The original manuscript was delivered to the printer without any punctuation and numerous spelling errors, including errors where the same name was spelled multiple times, like we saw with the Cumorah example. Adding those changes, and then later correcting the printer’s decided punctuation/spellings to what was deemed more correct, constituted a large percentage of those changes. Others were sentences that made for really awkward English phrases, but actually made for excellent Hebrew wording, according to Brad Wilcox.
As for the supposedly Trinitarian doctrine contained in the Book of Mormon, Michael Ash says this:
First, as LDS scholars have pointed out, the Book of Mormon’s view of the Godhead is actually very much in line with early Israelite views—which were not found in the Trinitarian views of Joseph Smith’s day.
Second, a thorough reading of the Book of Mormon shows that while some verses are ambiguous and might be interpreted to support a Trinitarian God, a large portion of the verses are less ambiguous and denote that Jesus and the Father are two separate beings. After the initial printing of the Book of Mormon Joseph went through the book and changed the more ambiguous verses to clarify the differences between the Father and the Son.
The critics’ argument is, once again, based on a superficial reading of the text with the end goal of mining the book to find the parallels they want to see rather than the more complex parallels that really exist with real old world beliefs.
A joke often attributed to St. Augustine (but likely from someone else) says, “If you deny the Trinity, you will lose your soul. If you try to explain it, you will lose your mind.”
The concept of the Trinity is a tricky one and different denominations of Christianity view it differently, despite the Creeds being established to try to standardize the doctrine. Critics have long claimed that the doctrine is incoherent and I personally happen to agree with them…and so does Elder Holland:
These various evolutions and iterations of creeds—and others to come over the centuries—declared the Father, Son, and Holy Ghost to be abstract, absolute, transcendent, immanent, consubstantial, coeternal, and unknowable, without body, parts, or passions and dwelling outside space and time. In such creeds all three members are separate persons, but they are a single being, the oft-noted “mystery of the trinity.” They are three distinct persons, yet not three Gods but one. All three persons are incomprehensible, yet it is one God who is incomprehensible.
We agree with our critics on at least that point—that such a formulation for divinity is truly incomprehensible.

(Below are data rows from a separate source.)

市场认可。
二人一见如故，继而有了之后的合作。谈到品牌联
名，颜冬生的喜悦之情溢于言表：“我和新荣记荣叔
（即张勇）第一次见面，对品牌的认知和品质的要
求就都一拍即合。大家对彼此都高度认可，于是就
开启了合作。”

The common model of the Trinity you think of when you hear the word is that God the Father, Christ the Only Begotten Son, and the Holy Spirit are all different manifestations of the same Being, despite several instances where They were each reflected in the same scene in the New Testament. It doesn’t make much sense to me personally, but that is supposedly “one of the mysteries of God” and can’t—and shouldn’t—be explained, according to mainstream Christians I’ve known. It’s all very confusing and it puts the Savior and the Father at a distance from us that our doctrine does not. I truly don’t believe that Christ or our Father want to be an unknowable mystery to us. They want us to know Them.

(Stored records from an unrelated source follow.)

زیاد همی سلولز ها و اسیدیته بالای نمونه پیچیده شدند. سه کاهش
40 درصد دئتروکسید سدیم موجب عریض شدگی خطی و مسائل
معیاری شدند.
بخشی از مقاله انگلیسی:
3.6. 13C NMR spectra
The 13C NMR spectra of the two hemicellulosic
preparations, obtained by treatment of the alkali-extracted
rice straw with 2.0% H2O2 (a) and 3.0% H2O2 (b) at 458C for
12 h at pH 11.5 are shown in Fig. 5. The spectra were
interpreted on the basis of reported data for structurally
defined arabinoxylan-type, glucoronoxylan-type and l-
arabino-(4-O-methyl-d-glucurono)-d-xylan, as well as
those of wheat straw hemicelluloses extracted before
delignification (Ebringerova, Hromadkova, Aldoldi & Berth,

Thankfully, though, the Book of Mormon does not, in fact, teach mainstream Trinitarianism, so we don’t really have to worry about any of that.
A few weeks before his death, Joseph Smith said the following:
I wish to declare I have always and in all congregations when I have preached on the subject of the Deity, it has been the plurality of Gods. It has been preached by the Elders for fifteen years.
I have always declared God to be a distinct personage, Jesus Christ a separate and distinct personage from God the Father, and that the Holy Ghost was a distinct personage and a Spirit: and these three constitute three distinct personages and three Gods. If this is in accordance with the New Testament, lo and behold! we have three Gods anyhow, and they are plural: and who can contradict it?
Jeremy would have us believe that’s a lie, but he’s incorrect. As Brian Hales explains, “The CES Letter’s author’s confusion may come because God the Father, Jesus Christ, and the Holy Ghost are a social Trinity. The word Trinity merely means three, three Beings who are one in purpose is still a Trinity, but not as the Christian creeds describe. John 17:22 recounts how Jesus prays that the apostles may be ‘one even as we are one.’ That is, the ‘oneness’ that Jesus asks the apostles to have is modeled by the oneness that Jesus has with his father. This makes for a social Trinity, not a metaphysical Trinity.” [Note: Hales cites the wrong verse in this link, and I corrected it here. Typos happen!]
In his article for the Interpreter entitled “Eye of the Beholder, Law of the Harvest,” comparing and contrasting Jeremy’s outcome with Jeff Lindsay’s, Kevin Christensen reminds us of 2 Nephi 25:5, which says:
… [T]here is none other people that understand the things which were spoken unto the Jews like unto them, save it be that they are taught after the manner of the things of the Jews.
Christensen goes on to explain that this is important, because the mistake Jeremy makes here is that he doesn’t understand the way that ancient Israelites understood the Godhead:
In The Great Angel: A Study of Israel’s Second God, Margaret Barker explains that in “the Bible, there are those called the sons of El Elyon, sons of El or Elohim, all clearly heavenly beings, and there are those called sons of Yahweh or the Holy One who are human. This distinction is important for at least two reasons: Yahweh was one of the sons of El Elyon; and Jesus in the Gospels was described as a Son of El Elyon, God Most High … Jesus is not called the son of Yahweh nor the son of the Lord, but he is called Lord.”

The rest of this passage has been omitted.